– LE TEMPS: Monsieur le conseiller fédéral, vous avez l'air particulièrement satisfait d'hériter du Département de l'économie. Pour quelles raisons?

– Pascal Couchepin: Tout simplement parce que je crois que c'est le département pour lequel j'ai été le mieux préparé. Je siège depuis plusieurs années dans la Commission de l'économie et des redevances et je m'intéresse davantage à un département large qu'à un ministère trop spécialisé ou trop technique. J'aurais eu plus de peine à me retrouver à la tête de Justice et Police, car élaborer des lois dans le détail ne correspond pas forcément à mon tempérament. A l'Economie, on doit créer des impulsions et essayer d'ouvrir des portes afin que les gens aient envie d'entreprendre.

– Quel est votre emploi du temps jusqu'à votre entrée en fonctions le 1er avril?

– C'est le système de la chrysalide: on passe lentement d'un état à l'autre. Je dois liquider mes affaires privées et communales, prendre congé de mes collaborateurs. Je dois aussi quitter les 19 conseils d'administration dans lesquels je siège. En même temps, j'ai déjà eu quelques séances informelles avec mes futurs collègues, par exemple Arnold Koller et Kaspar Villiger. J'en aurai encore d'autres et je passerai la journée du 31 mars avec Jean-Pascal Delamuraz. Mais je n'ai encore eu aucun contact avec les directeurs d'office. Quant au maintien ou non des personnes en place, je suis d'avis que ceux qui ont bien servi l'administration et le conseiller fédéral en fonctions méritent respect et loyauté. De plus, une certaine continuité est nécessaire. Et, si l'on souhaite des changements, il faut les faire au gré des circonstances et après avoir bien discuté avec les personnes concernées. Je crois aussi qu'il faut de plus en plus des gens qui aient la capacité d'anticiper les événements et qui apportent des idées.

– Il y a naturellement beaucoup de Valaisans dans votre proche entourage. Allez-vous, comme certains l'imaginent, «valaisiser» le département?

– Est-ce qu'on a reproché à Jean-Pascal Delamuraz de «vaudoisiser» le département quand il est arrivé? Non. Ce type de reproche m'irrite un peu, car jamais on ne le ferait à quelqu'un qui vient d'un autre canton. Les Valaisans sont comme tous les autres citoyens suisses: ils choisissent les meilleurs. Et ceux-ci sont parfois Valaisans, parfois pas.

– Quelles relations entretiendrez-vous avec les associations économiques?

– Le débat avec les organisations patronales et syndicales doit être permanent et je souhaite que nous ayons des relations vigoureuses et solides. Les contacts que j'aurai avec elles doivent me permettre de savoir ce que pensent les gens réunis au sein de ces organisations et de sentir comment ils voient les moyens de développer l'économie, comment ils voient le monde aussi.

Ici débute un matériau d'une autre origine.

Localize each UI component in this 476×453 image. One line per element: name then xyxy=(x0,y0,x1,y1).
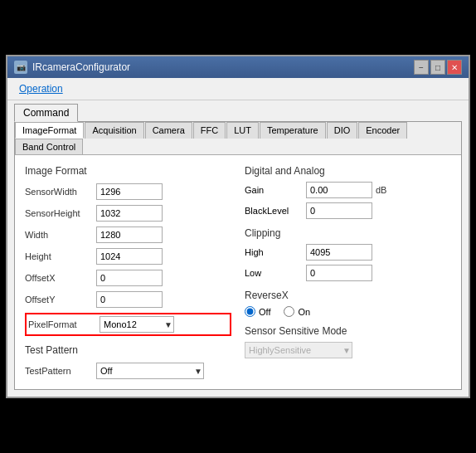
left-panel: Image Format SensorWidth SensorHeight Wi… xyxy=(25,165,231,379)
sensor-sensitive-select[interactable]: HighlySensitive Normal xyxy=(245,342,352,358)
offsetx-input[interactable] xyxy=(96,270,163,286)
window-title: IRcameraConfigurator xyxy=(32,61,130,73)
tab-camera[interactable]: Camera xyxy=(145,122,192,139)
low-label: Low xyxy=(245,268,303,278)
tab-imageformat[interactable]: ImageFormat xyxy=(15,122,84,139)
tab-bandcontrol[interactable]: Band Control xyxy=(15,139,83,154)
tab-ffc[interactable]: FFC xyxy=(193,122,226,139)
gain-input[interactable] xyxy=(306,182,372,198)
clipping-title: Clipping xyxy=(245,227,451,239)
digital-analog-section: Digital and Analog Gain dB BlackLevel xyxy=(245,165,451,219)
sensor-sensitive-title: Sensor Sensitive Mode xyxy=(245,325,451,337)
close-button[interactable]: ✕ xyxy=(447,60,462,75)
tab-temperature[interactable]: Temperature xyxy=(260,122,326,139)
tab-lut[interactable]: LUT xyxy=(226,122,259,139)
main-content: ImageFormat Acquisition Camera FFC LUT T… xyxy=(14,121,462,390)
menu-bar: Operation xyxy=(7,78,469,100)
pixel-format-wrapper: Mono8 Mono12 Mono16 ▼ xyxy=(100,316,174,333)
low-row: Low xyxy=(245,265,451,281)
sensor-width-input[interactable] xyxy=(96,183,163,200)
sensor-height-row: SensorHeight xyxy=(25,205,231,222)
test-pattern-wrapper: Off On Ramp ▼ xyxy=(96,363,204,379)
reverse-x-section: ReverseX Off On xyxy=(245,290,451,317)
tab-encoder[interactable]: Encoder xyxy=(358,122,407,139)
high-label: High xyxy=(245,247,303,257)
width-input[interactable] xyxy=(96,226,163,243)
tab-acquisition[interactable]: Acquisition xyxy=(85,122,143,139)
high-input[interactable] xyxy=(306,244,372,261)
black-level-row: BlackLevel xyxy=(245,202,451,219)
offsetx-row: OffsetX xyxy=(25,270,231,286)
pixel-format-row: PixelFormat Mono8 Mono12 Mono16 ▼ xyxy=(25,313,231,336)
pixel-format-label: PixelFormat xyxy=(28,319,95,329)
minimize-button[interactable]: − xyxy=(414,60,429,75)
clipping-section: Clipping High Low xyxy=(245,227,451,281)
test-pattern-row: TestPattern Off On Ramp ▼ xyxy=(25,363,231,379)
test-pattern-label: TestPattern xyxy=(25,366,91,376)
offsety-row: OffsetY xyxy=(25,291,231,308)
title-bar: 📷 IRcameraConfigurator − □ ✕ xyxy=(7,56,469,78)
sensor-height-input[interactable] xyxy=(96,205,163,222)
tab-dio[interactable]: DIO xyxy=(327,122,358,139)
digital-analog-title: Digital and Analog xyxy=(245,165,451,177)
gain-row: Gain dB xyxy=(245,182,451,198)
reverse-x-title: ReverseX xyxy=(245,290,451,301)
black-level-input[interactable] xyxy=(306,202,372,219)
operation-menu[interactable]: Operation xyxy=(14,81,68,96)
reverse-x-on-radio[interactable] xyxy=(284,306,294,317)
offsety-label: OffsetY xyxy=(25,295,91,304)
gain-unit: dB xyxy=(376,185,386,195)
height-label: Height xyxy=(25,251,91,261)
command-tab[interactable]: Command xyxy=(14,104,78,122)
app-icon: 📷 xyxy=(14,61,27,74)
high-row: High xyxy=(245,244,451,261)
gain-label: Gain xyxy=(245,185,303,195)
sensor-height-label: SensorHeight xyxy=(25,208,91,218)
black-level-label: BlackLevel xyxy=(245,206,303,216)
low-input[interactable] xyxy=(306,265,372,281)
sensor-width-label: SensorWidth xyxy=(25,187,91,197)
test-pattern-select[interactable]: Off On Ramp xyxy=(96,363,204,379)
sensor-sensitive-wrapper: HighlySensitive Normal ▼ xyxy=(245,342,352,358)
reverse-x-off-label: Off xyxy=(259,307,270,317)
main-window: 📷 IRcameraConfigurator − □ ✕ Operation C… xyxy=(6,55,470,398)
height-row: Height xyxy=(25,248,231,265)
reverse-x-off-radio[interactable] xyxy=(245,306,255,317)
inner-tab-bar: ImageFormat Acquisition Camera FFC LUT T… xyxy=(15,122,461,155)
window-controls: − □ ✕ xyxy=(414,60,462,75)
maximize-button[interactable]: □ xyxy=(430,60,445,75)
sensor-sensitive-section: Sensor Sensitive Mode HighlySensitive No… xyxy=(245,325,451,358)
reverse-x-off-option[interactable]: Off xyxy=(245,306,270,317)
test-pattern-title: Test Pattern xyxy=(25,344,231,356)
sensor-width-row: SensorWidth xyxy=(25,183,231,200)
reverse-x-on-option[interactable]: On xyxy=(284,306,310,317)
height-input[interactable] xyxy=(96,248,163,265)
right-panel: Digital and Analog Gain dB BlackLevel Cl… xyxy=(245,165,451,379)
reverse-x-on-label: On xyxy=(298,307,310,317)
width-label: Width xyxy=(25,230,91,240)
content-area: Image Format SensorWidth SensorHeight Wi… xyxy=(15,155,461,389)
width-row: Width xyxy=(25,226,231,243)
test-pattern-section: Test Pattern TestPattern Off On Ramp ▼ xyxy=(25,344,231,379)
offsetx-label: OffsetX xyxy=(25,273,91,283)
reverse-x-radio-row: Off On xyxy=(245,306,451,317)
offsety-input[interactable] xyxy=(96,291,163,308)
image-format-title: Image Format xyxy=(25,165,231,177)
outer-tab-row: Command xyxy=(7,100,469,121)
pixel-format-select[interactable]: Mono8 Mono12 Mono16 xyxy=(100,316,174,333)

– Un des responsables de l'Office fédéral des affaires économiques extérieures (OFAEE); Rudolf Ramsauer, a été proposé lundi pour prendre la tête du Vorort. Constituera-t-il un lien privilégié entre votre département et l'économie?

– C'est surtout important pour le Vorort, qui bénéficiera ainsi d'une personne disposant de compétences élevées en matière de diplomatie économique internationale. Il y a eu une grande période où le Vorort était très proche de l'OFAEE. Je crois que ce temps-là est définitivement révolu, mais c'est certainement très bon d'avoir, à la tête du Vorort, quelqu'un qui connaisse bien l'office.

– Et comment voyez-vous l'avenir de l'OFAEE?

– Je dois d'abord discuter avec les gens. Je ne souhaite donc pas m'exprimer à ce sujet. Ce qui paraît cependant probable en raison de l'âge de la personne en fonctions, c'est qu'il y aura des changements à la tête de l'OFAEE.

– Parmi les dossiers importants qui vous attendent, il y a l'assurance chômage. A ce propos, le conseiller national Jean-Pierre Bonny a déposé une motion qui demande que l'on corrige le système de réinsertion et que l'on restructure l'assurance à l'image de la CNA, avec un statut de droit public, un renforcement du rôle des partenaires sociaux et un fonds dissocié de la comptabilité fédérale. Qu'en pensez-vous?

– Cette idée me paraît intéressante. Il est vrai que l'assurance chômage va faire l'objet de nombreuses discussions sur le plan du financement et du fonctionnement. Le concept actuel qui prévoit de réintégrer les chômeurs est en soi très bien, mais il faut que le marché du travail soit en mesure de les absorber, et c'est là l'une des limites du système. Le modèle est juste, mais il faudra encore faire quelques expériences.